### Goal of the exercise:
Skip all pictures, then copy the lines from the start of the data through the line with "пр. Октябрьской Революции, 48", keeping both ends.

### Exercise material:
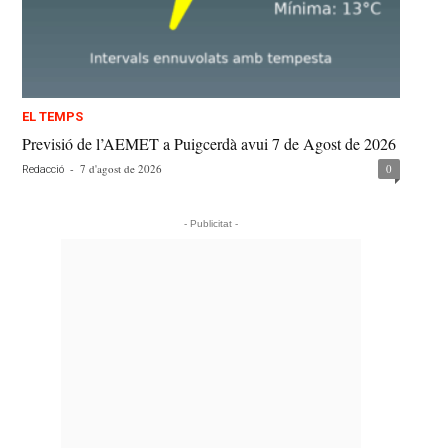
EL TEMPS
Previsió de l’AEMET a Puigcerdà avui 7 de Agost de 2026
-
7 d'agost de 2026
0
Redacció
- Publicitat -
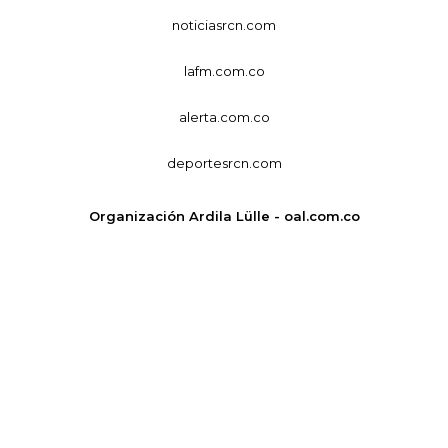
noticiasrcn.com
lafm.com.co
alerta.com.co
deportesrcn.com
Organización Ardila Lülle - oal.com.co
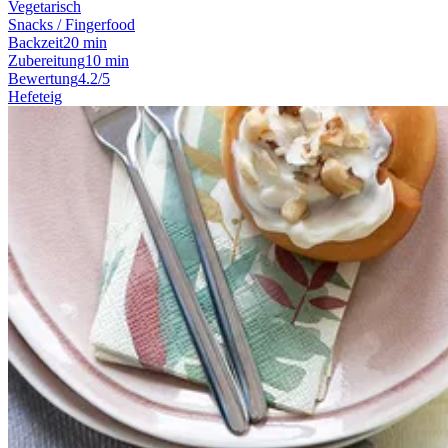
Vegetarisch
Snacks / Fingerfood
Backzeit
20 min
Zubereitung
10 min
Bewertung
4.2/5
Hefeteig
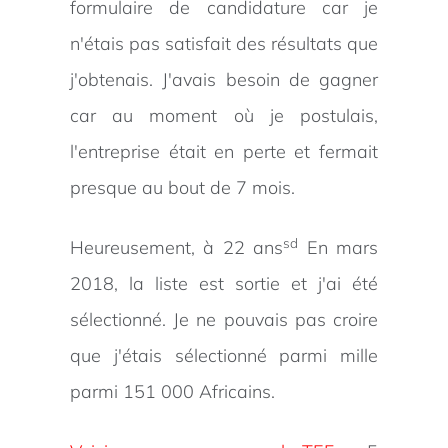
formulaire de candidature car je
n'étais pas satisfait des résultats que
j'obtenais. J'avais besoin de gagner
car au moment où je postulais,
l'entreprise était en perte et fermait
presque au bout de 7 mois.
sd
Heureusement, à 22 ans
En mars
2018, la liste est sortie et j'ai été
sélectionné. Je ne pouvais pas croire
que j'étais sélectionné parmi mille
parmi 151 000 Africains.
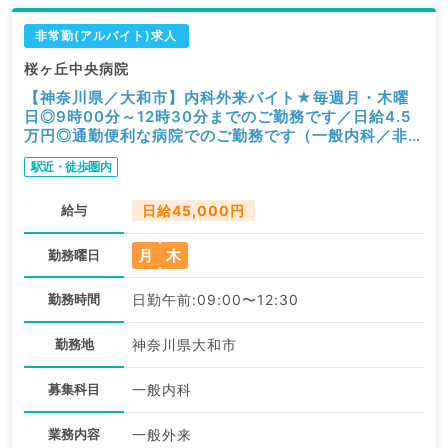
非常勤(アルバイト)求人
桜ヶ丘中央病院
【神奈川県／大和市】内科外来バイト★毎週月・木曜
日◎9時00分～12時30分までのご勤務です／日給4.5
万円◎通勤便利な病院でのご勤務です（一般内科／非常
勤）
駅近・徒歩圏内
給与
日給45,000円
月
木
勤務曜日
勤務時間
日勤午前:09:00〜12:30
勤務地
神奈川県大和市
募集科目
一般内科
業務内容
一般外来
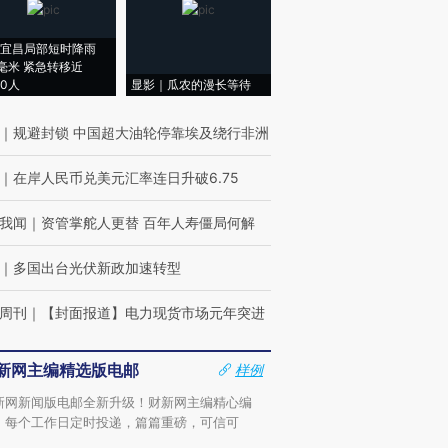
宜昌局部短时降雨
8毫米 紧急转移近
00人
显影｜瓜农的漫长等待
｜
规避封锁 中国超大油轮停靠埃及绕行非洲
｜
在岸人民币兑美元汇率连日升破6.75
我闻
｜
资管掌舵人更替 百年人寿僵局何解
｜
多国出台光伏新政加速转型
周刊
｜
【封面报道】电力现货市场元年突进
新网主编精选版电邮
样例
新网新闻版电邮全新升级！财新网主编精心编
，每个工作日定时投递，篇篇重磅，可信可
。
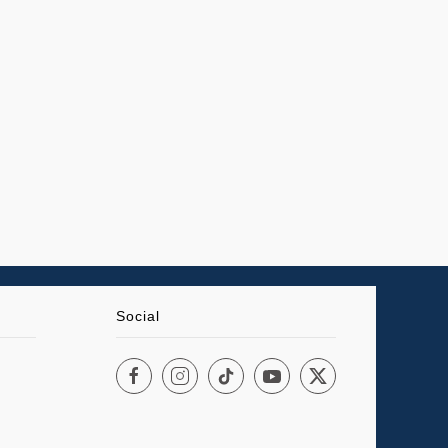
Social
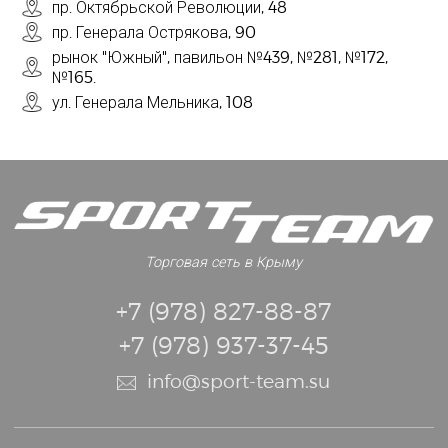
пр. Октябрьской Революции, 48
пр. Генерала Острякова, 90
рынок "Южный", павильон №439, №281, №172,
№165.
ул. Генерала Мельника, 108
Торговая сеть в Крыму
+7 (978) 827-88-87
+7 (978) 937-37-45
info@sport-team.su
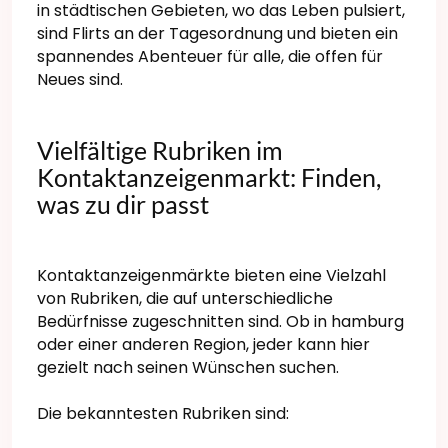
in städtischen Gebieten, wo das Leben pulsiert,
sind Flirts an der Tagesordnung und bieten ein
spannendes Abenteuer für alle, die offen für
Neues sind.
Vielfältige Rubriken im
Kontaktanzeigenmarkt: Finden,
was zu dir passt
Kontaktanzeigenmärkte bieten eine Vielzahl
von Rubriken, die auf unterschiedliche
Bedürfnisse zugeschnitten sind. Ob in hamburg
oder einer anderen Region, jeder kann hier
gezielt nach seinen Wünschen suchen.
Die bekanntesten Rubriken sind:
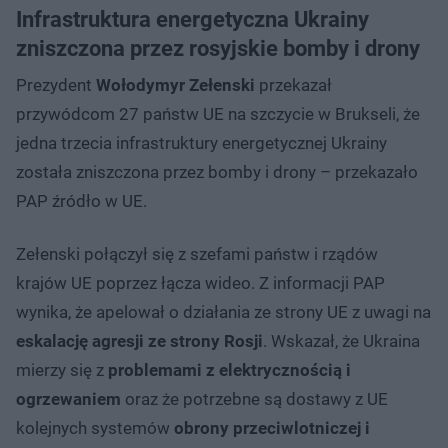
Infrastruktura energetyczna Ukrainy
zniszczona przez rosyjskie bomby i drony
Prezydent
Wołodymyr Zełenski
przekazał
przywódcom 27 państw UE na szczycie w Brukseli, że
jedna trzecia infrastruktury energetycznej Ukrainy
została zniszczona przez bomby i drony – przekazało
PAP źródło w UE.
Zełenski połączył się z szefami państw i rządów
krajów UE poprzez łącza wideo. Z informacji PAP
wynika, że apelował o działania ze strony UE z uwagi na
eskalację agresji ze strony Rosji
. Wskazał, że Ukraina
mierzy się z
problemami z elektrycznością i
ogrzewaniem
oraz że potrzebne są dostawy z UE
kolejnych systemów
obrony przeciwlotniczej i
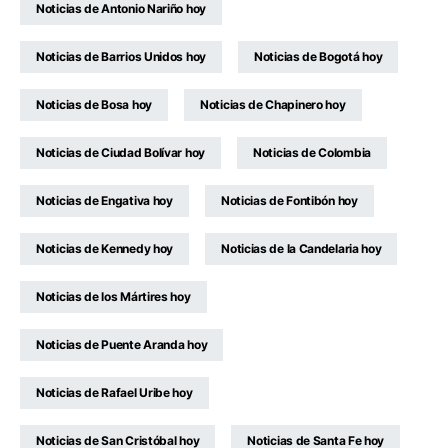
Noticias de Antonio Nariño hoy
Noticias de Barrios Unidos hoy
Noticias de Bogotá hoy
Noticias de Bosa hoy
Noticias de Chapinero hoy
Noticias de Ciudad Bolívar hoy
Noticias de Colombia
Noticias de Engativa hoy
Noticias de Fontibón hoy
Noticias de Kennedy hoy
Noticias de la Candelaria hoy
Noticias de los Mártires hoy
Noticias de Puente Aranda hoy
Noticias de Rafael Uribe hoy
Noticias de San Cristóbal hoy
Noticias de Santa Fe hoy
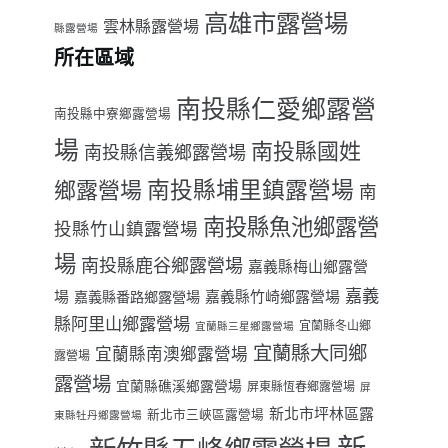
高雄市露營場
雲林縣露營場
縣露營場
所在區域
南投縣仁愛鄉露營
南投縣中寮鄉露營場
場
南投縣國姓
南投縣信義鄉露營場
南投縣埔里鎮露營場
鄉露營場
南
南投縣魚池鄉露營
投縣竹山鎮露營場
場
南投縣鹿谷鄉露營場
嘉義縣梅山鄉露營
嘉義
場
嘉義縣番路鄉露營場
嘉義縣竹崎鄉露營場
縣阿里山鄉露營場
宜蘭縣冬山鄉
宜蘭縣三星鄉露營場
宜蘭縣大同鄉
宜蘭縣南澳鄉露營場
露營場
露營場
宜蘭縣礁溪鄉露營場
屏東縣恆春鄉露營場
屏
新北市坪林區露
新北市三峽區露營場
東縣牡丹鄉露營場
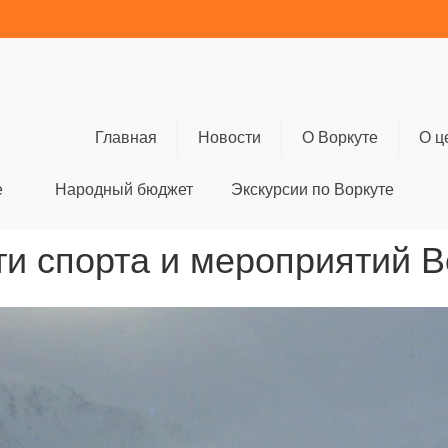
Главная
Новости
О Воркуте
О ц
е
Народный бюджет
Экскурсии по Воркуте
и спорта и мероприятий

### The answer:
EL TEMPS
Previsió de l’AEMET a Puigcerdà avui 7 de Agost de 2026
-
7 d'agost de 2026
0
Redacció
- Publicitat -
noticiasrcn.com
lafm.com.co
alerta.com.co
deportesrcn.com
Organización Ardila Lülle - oal.com.co
Vegetarisch
Snacks / Fingerfood
Backzeit
20 min
Zubereitung
10 min
Bewertung
4.2/5
Hefeteig
formulaire de candidature car je
n'étais pas satisfait des résultats que
j'obtenais. J'avais besoin de gagner
car au moment où je postulais,
l'entreprise était en perte et fermait
presque au bout de 7 mois.
sd
Heureusement, à 22 ans
En mars
2018, la liste est sortie et j'ai été
sélectionné. Je ne pouvais pas croire
que j'étais sélectionné parmi mille
parmi 151 000 Africains.
非常勤(アルバイト)求人
桜ヶ丘中央病院
【神奈川県／大和市】内科外来バイト★毎週月・木曜
日◎9時00分～12時30分までのご勤務です／日給4.5
万円◎通勤便利な病院でのご勤務です（一般内科／非常
勤）
駅近・徒歩圏内
給与
日給45,000円
月
木
勤務曜日
勤務時間
日勤午前:09:00〜12:30
勤務地
神奈川県大和市
募集科目
一般内科
業務内容
一般外来
宜昌局部短时降雨
8毫米 紧急转移近
00人
显影｜瓜农的漫长等待
｜
规避封锁 中国超大油轮停靠埃及绕行非洲
｜
在岸人民币兑美元汇率连日升破6.75
我闻
｜
资管掌舵人更替 百年人寿僵局何解
｜
多国出台光伏新政加速转型
周刊
｜
【封面报道】电力现货市场元年突进
新网主编精选版电邮
样例
新网新闻版电邮全新升级！财新网主编精心编
，每个工作日定时投递，篇篇重磅，可信可
。
Social
пр. Октябрьской Революции, 48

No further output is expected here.